Thanks for doing this!


----------



## scbkk

Digging up an old thread here, I LOVE the proportions of the 41.5. Wanted to make a glossy black dial black bezel my daily after trying on the blue/black version in a store. Then I came to realize that the specific colour configuration doesn't exist. super bummed. Doesn't really make sense to me as you'd assume they'd sell a lot of them. 

My first thought is that they wanted to drive people to pick up the sunray 41.5 calibre 400 version. But that dial is so different from the glossy black one that I like on the 43.5, but want on the 41.5. 

I have a 7-inch wrist and I'm a pretty large dude (6'5). But I'm not sure I love having the 43.5 version as a daily. Maybe I'm overthinking it...but the money I'd be spending isn't a small sum for me. 

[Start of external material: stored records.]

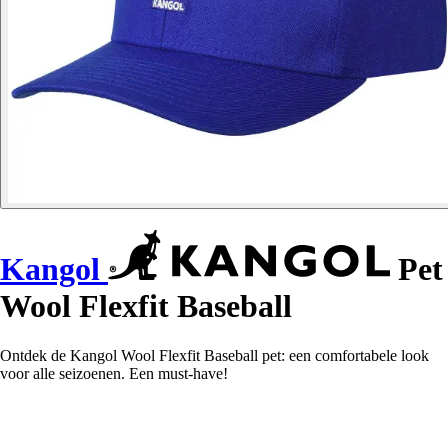
Kangol
Pet
Wool Flexfit Baseball
Ontdek de Kangol Wool Flexfit Baseball pet: een comfortabele look
voor alle seizoenen. Een must-have!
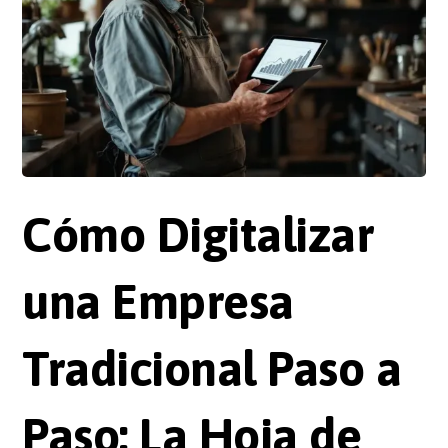
Cómo Digitalizar
una Empresa
Tradicional Paso a
Paso: La Hoja de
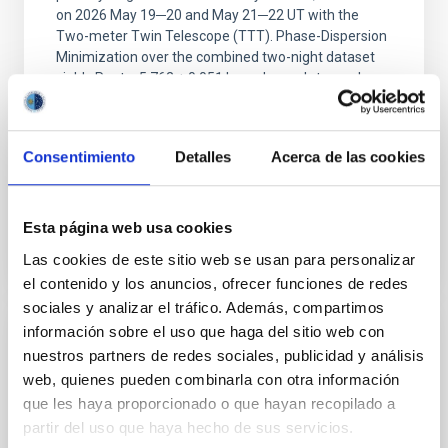
on 2026 May 19─20 and May 21─22 UT with the
Two-meter Twin Telescope (TTT). Phase-Dispersion
Minimization over the combined two-night dataset
yields P rot = 5.762 ± 0.051 hr and a peak-to-peak
Alarcon, Miguel R. et al.
Fecha de publicación:
5
2026
Consentimiento
Detalles
Acerca de las cookies
BIBCODE
2026RNAAS..10..143A
Esta página web usa cookies
Las cookies de este sitio web se usan para personalizar
NÚMERO DE CITAS
0
el contenido y los anuncios, ofrecer funciones de redes
sociales y analizar el tráfico. Además, compartimos
información sobre el uso que haga del sitio web con
SIN ÁRBITRO
nuestros partners de redes sociales, publicidad y análisis
The impact of Active Galactic Nuclei on
web, quienes pueden combinarla con otra información
Habitable Worlds
que les haya proporcionado o que hayan recopilado a
partir del uso que haya hecho de sus servicios.
While the influence of supermassive black hole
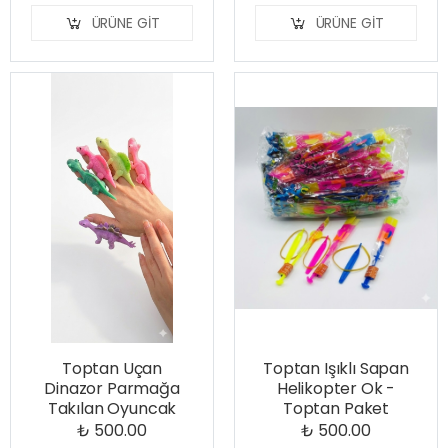
ÜRÜNE GIT
ÜRÜNE GIT
Toptan Uçan
Toptan Işıklı Sapan
Dinazor Parmağa
Helikopter Ok -
Takılan Oyuncak
Toptan Paket
₺ 500.00
₺ 500.00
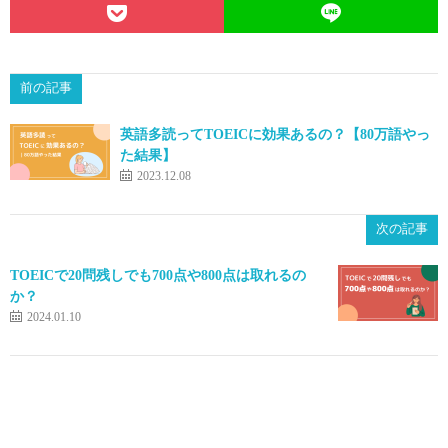
前の記事
英語多読ってTOEICに効果あるの？【80万語やっ
た結果】
2023.12.08
次の記事
TOEICで20問残しでも700点や800点は取れるの
か？
2024.01.10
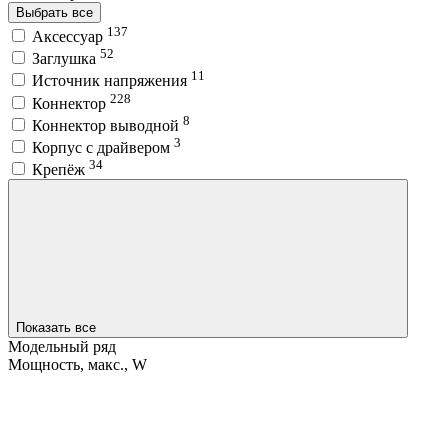
Выбрать все
137
Аксессуар
52
Заглушка
11
Источник напряжения
228
Коннектор
8
Коннектор выводной
3
Корпус с драйвером
34
Крепёж
Показать все
Модельный ряд
Мощность, макс., W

Anyone using the 43.5 as a daily? Ive heard they wear smaller but would love to hear about the wearing experience


----------



## John Frum

The 43.5 wore like a 42 on me, maybe slightly larger. The only noticeable chunk IMO is where the bracelet attaches to the lugs. It's a well proportioned watch but keep in mind it's a diver.

I tend to prefer more traditionally sized watches, 39-41mm ish, my one exception is a 42mm Diver 300. The 43.5 Aquis was at the bleeding edge of my preference. I'm 6'1" with a 7.25 wrist, for reference.

If possible, try it on.


----------



## mi6_

Oris Aquis wears great due to the case shape and lug design. I have a small 6.5” wrist. Debated between the 39.5mm and the 41.5mm (never tried the 43.5mm as I knew it was too big). Love my choice of the 39.5mm as it is light and comfortable but not too small.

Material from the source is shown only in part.